Like some advice on a kayak and accessories. Here’s the deal. I am a big, middle-aged guy--6 feet tall and weigh 260. Health is good except for some knee arthritis problems, which slow me down some. 

I have been canoeing for years, including a week-long trek in the Adirondacks three years ago. But I have never been in a kayak. I want to get into the fish-yak thing. What boats and/or features should I look for? And how much will it cost?

thanks!


----------



## SeaSalt (Apr 29, 2002)

If you have been canoeing, you have an advantage over lot of people who might start new. At 6' and 230lbs, I would look at the following.
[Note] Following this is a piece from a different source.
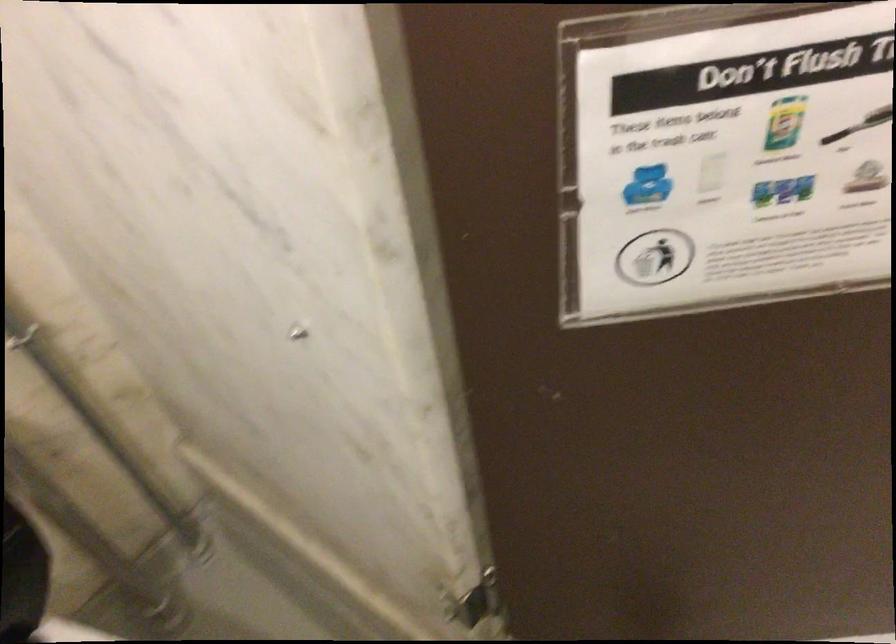 Find the location of a particular element. This screenshot has width=896, height=644. metal door latch is located at coordinates (476, 603). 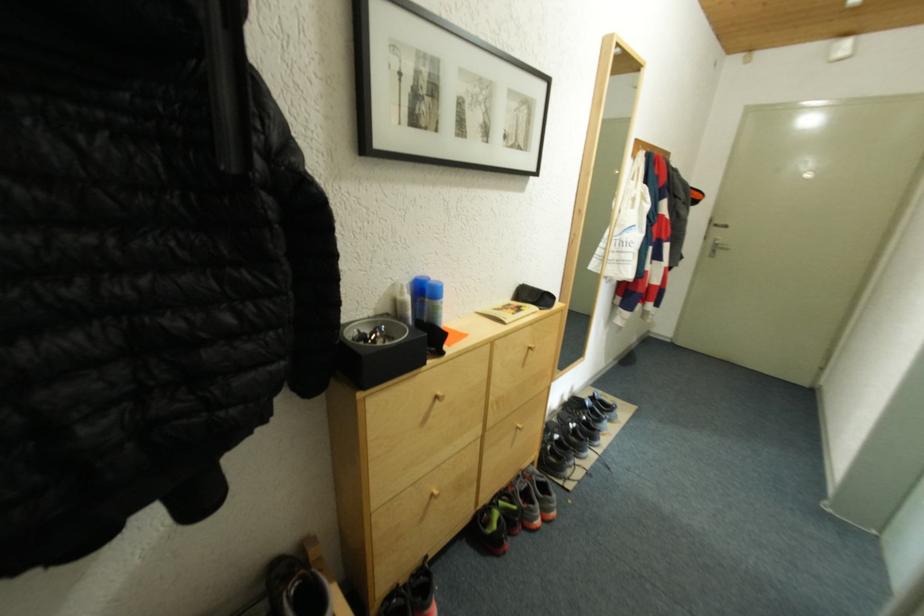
I'm sure others will chime in. Alot depends on where you plan on fishing (ocean, lakes, rivers, bay)...

1. WS Tarpon 140
2. OK Prowler 13 or 15
3. OK Big Game (this boat will be slow but stable)
4. Hobie Outback
5. Heritage Redfish ??

It will cost you about 800 to 1800 for a new boat with accessories. If you buy something used, you can get a decent boat 400 to 1000 dollars.


----------



## fishcrazy (Jun 26, 2004)

*Hobie Quest*

I paddle a Hobie Quest and I am exactly your size. My boat is pretty fast and tracks well. All of SeaSalts suggestions are great too. Go register at www.kayakfishingstuff.com and post up there. Good folks and you will plenty of opinions.


----------



## LiteTackleChamp (Jul 29, 2005)

a hertiage redfish is a good kayak to start out with, there price is pretty reasonable and they are great kayaks, other than a kayak ur going to need to buy a couple of fishing rod holders( scotty makes the best imo) a small cooler , bait bucket and a smal folding anchor and some para cord, get out and fish with it a couple of times and decide where u wanna put everything b4 u mount it

i believe u can start with everything u need under 1000 dollars


----------



## kq6 (Dec 16, 2003)

check out appomatox river co. on the penninsula. ask for victor. he can give you all he info you need. there is a kayak club on that side also. the name slips my mind. demo demo demo


----------



## Grommet (May 16, 2005)

W'burg? http://members.cox.net/wkfa.org/


----------



## Inlander (Apr 18, 2002)

Hey, thanks a lot, all! I particularly appreciate the links and advice on specific boats. If anyone has any more tips for a newbie, please pass 'em along.


----------



## ruthless (Sep 5, 2003)

Tidewater Kayak Anglers Association (TKAA)

www.tkaa.org


----------



## bassassasin (Nov 7, 2003)

I went to ARC talked to vic and he is givin me a great deal on the big game/w fishing package. Everybody else is asking $2000 and up so I got a great deal. Go to BASSPRO.COM and you can see it there. Go to the serch type in kayaks and it's the first one. 
:fishing: FISH ON!!!!

ASSASIN


----------



## Sharkbait23602 (Nov 23, 2006)

anyone around here know where i can demo a t120 around newport news


----------



## marstang50 (May 3, 2005)

ruthless said:


> Tidewater Kayak Anglers Association (TKAA)
> 
> www.tkaa.org


Hey Islander, Ruthless drove the nail down with that post, excellent kayak info source. If you give us some ideas about the type of fishing you want to do we can help you out a little better.


----------



## bbcroaker (Jan 6, 2005)

Sharkbait23602 said:


> anyone around here know where i can demo a t120 around newport news


There was one oh the Marketplace board for sale that is fairly new for 500bucks.
Think it's on page 2 now.he'll prolly let you paddle it.


----------



## Cdog (Mar 18, 2002)

bbcroaker said:


> There was one oh the Marketplace board for sale that is fairly new for 500bucks.
> Think it's on page 2 now.he'll prolly let you paddle it.


Thanks for the plug.



Sharkbait23602 said:


> anyone around here know where i can demo a t120 around newport news


Sharkbait, I only got one good arm right now but if I can get someone to help me get th yak on the truck I'll pm ya and ya can try it out.


----------